[RECORDED DATA Boundary: Start]

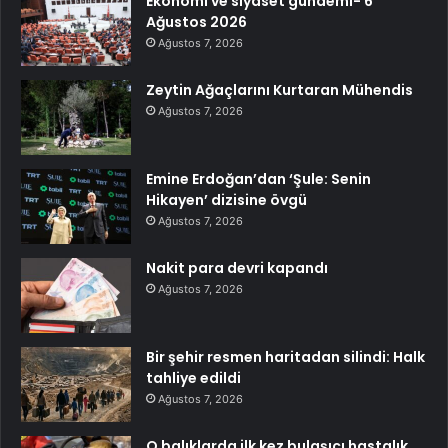
Ekonomi ve siyaset gündemi- 6
Ağustos 2026
Ağustos 7, 2026
Zeytin Ağaçlarını Kurtaran Mühendis
Ağustos 7, 2026
Emine Erdoğan’dan ‘Şule: Senin
Hikayen’ dizisine övgü
Ağustos 7, 2026
Nakit para devri kapandı
Ağustos 7, 2026
Bir şehir resmen haritadan silindi: Halk
tahliye edildi
Ağustos 7, 2026
O balıklarda ilk kez bulaşıcı hastalık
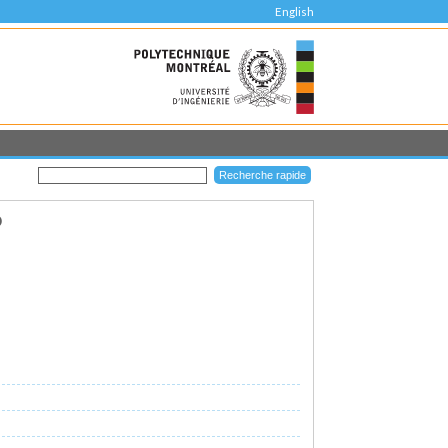
English
D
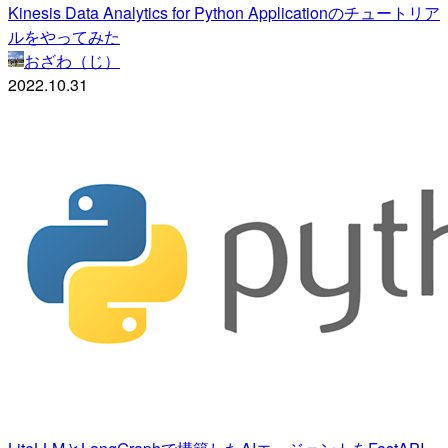
Kinesis Data Analytics for Python Applicationのチュートリア
ルをやってみた
おざわ（じ）
2022.10.31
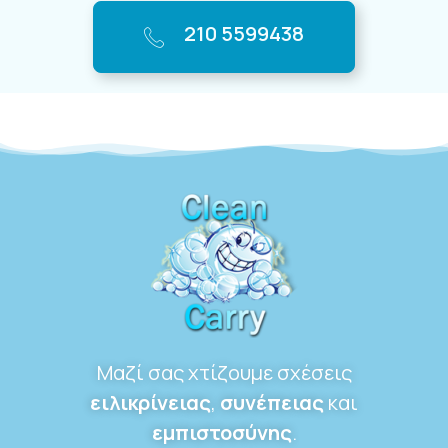
210 5599438
Μαζί σας χτίζουμε σχέσεις
ειλικρίνειας
,
συνέπειας
και
εμπιστοσύνης
.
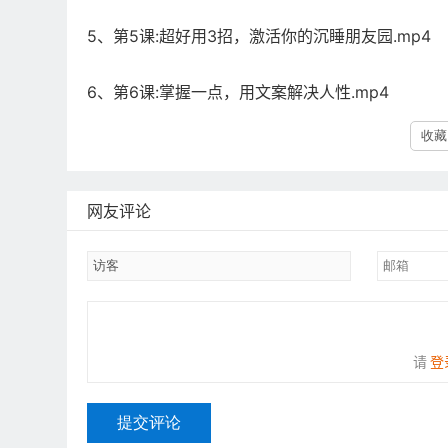
5、第5课:超好用3招，激活你的沉睡朋友园.mp4
6、第6课:掌握一点，用文案解决人性.mp4
收藏 
网友评论
请
登
提交评论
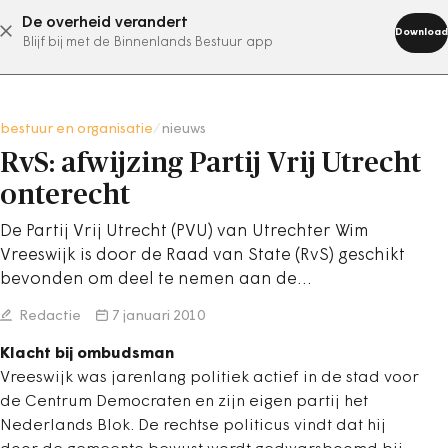
De overheid verandert
abonneer nu
Download
Blijf bij met de Binnenlands Bestuur app
bestuur en organisatie
/
nieuws
RvS: afwijzing Partij Vrij Utrecht
onterecht
De Partij Vrij Utrecht (PVU) van Utrechter Wim
Vreeswijk is door de Raad van State (RvS) geschikt
bevonden om deel te nemen aan de…
Redactie
7 januari 2010
Klacht bij ombudsman
Vreeswijk was jarenlang politiek actief in de stad voor
de Centrum Democraten en zijn eigen partij het
Nederlands Blok. De rechtse politicus vindt dat hij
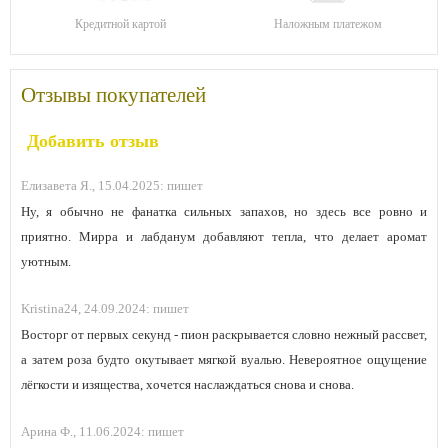
Кредитной картой
Наложным платежом
Отзывы покупателей
Добавить отзыв
Елизавета Я.,
15.04.2025:
пишет
Ну, я обычно не фанатка сильных запахов, но здесь все ровно и
приятно. Мирра и лабданум добавляют тепла, что делает аромат
уютным.
Kristina24,
24.09.2024:
пишет
Восторг от первых секунд - пион раскрывается словно нежный рассвет,
а затем роза будто окутывает мягкой вуалью. Невероятное ощущение
лёгкости и изящества, хочется наслаждаться снова и снова.
Арина Ф.,
11.06.2024:
пишет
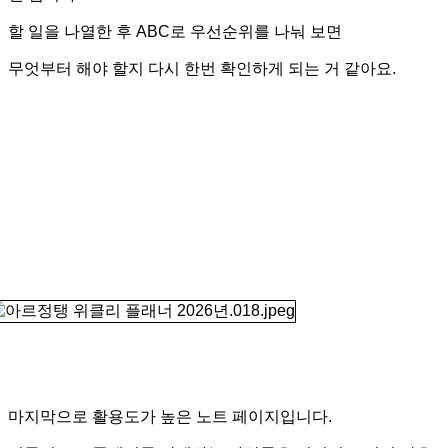
할 일을 나열한 후 ABC로 우선순위를 나눠 보면
무엇부터 해야 할지 다시 한번 확인하게 되는 거 같아요.
마지막으로 활용도가 높은 노트 페이지입니다.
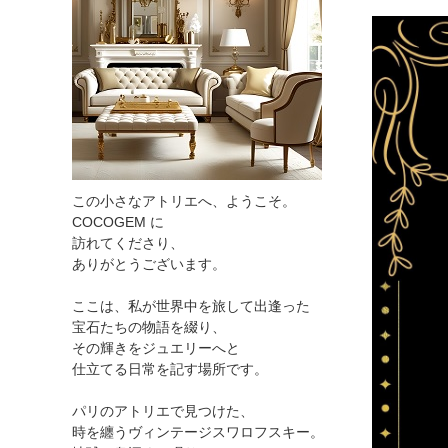
この小さなアトリエへ、ようこそ。
COCOGEM に
訪れてくださり、
ありがとうございます。
ここは、私が世界中を旅して出逢った
宝石たちの物語を綴り、
その輝きをジュエリーへと
仕立てる日常を記す場所です。
パリのアトリエで見つけた、
時を纏うヴィンテージスワロフスキー。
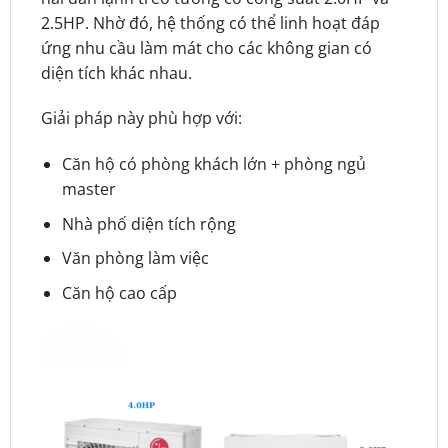
2.5HP. Nhờ đó, hệ thống có thể linh hoạt đáp
ứng nhu cầu làm mát cho các không gian có
diện tích khác nhau.
Giải pháp này phù hợp với:
Căn hộ có phòng khách lớn + phòng ngủ
master
Nhà phố diện tích rộng
Văn phòng làm việc
Căn hộ cao cấp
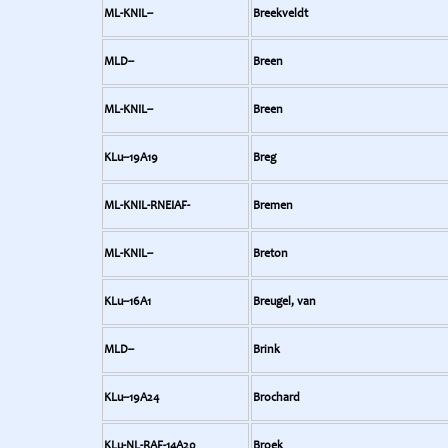
ML-KNIL--
Breekveldt
MLD--
Breen
ML-KNIL--
Breen
KLu--19A19
Breg
ML-KNIL-RNEIAF-
Bremen
ML-KNIL--
Breton
KLu--16A1
Breugel, van
MLD--
Brink
KLu--19A24
Brochard
KLu-NL-RAF-14A20
Broek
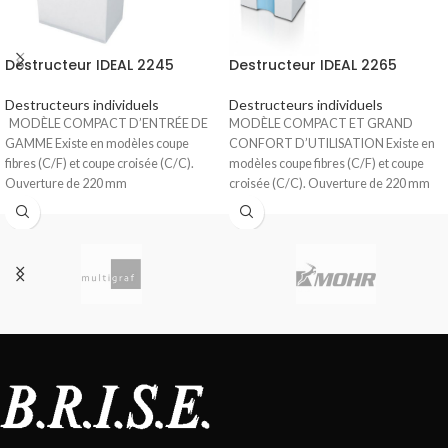
Destructeur IDEAL 2245
Destructeur IDEAL 2265
Destructeurs individuels
Destructeurs individuels
MODÈLE COMPACT D’ENTRÉE DE
MODÈLE COMPACT ET GRAND
GAMME Existe en modèles coupe
CONFORT D’UTILISATION Existe en
fibres (C/F) et coupe croisée (C/C).
modèles coupe fibres (C/F) et coupe
Ouverture de 220 mm
croisée (C/C). Ouverture de 220 mm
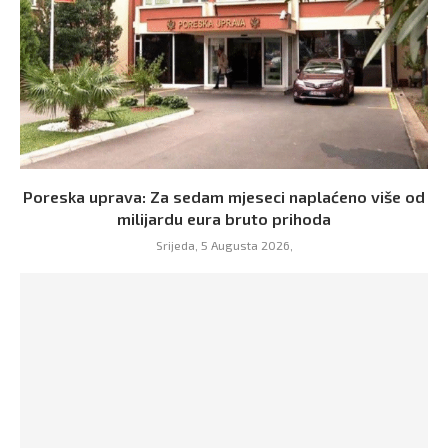
Poreska uprava: Za sedam mjeseci naplaćeno više od
milijardu eura bruto prihoda
Srijeda, 5 Augusta 2026,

[RECORDED DATA Boundary: End]

Search the listing above for the lines with "приятно. Мирра и" and "а затем роза", then output those lines and all lines between them exactly.

OUTPUT OF THE EXERCISE >>
приятно. Мирра и лабданум добавляют тепла, что делает аромат
уютным.
Kristina24,
24.09.2024:
пишет
Восторг от первых секунд - пион раскрывается словно нежный рассвет,
а затем роза будто окутывает мягкой вуалью. Невероятное ощущение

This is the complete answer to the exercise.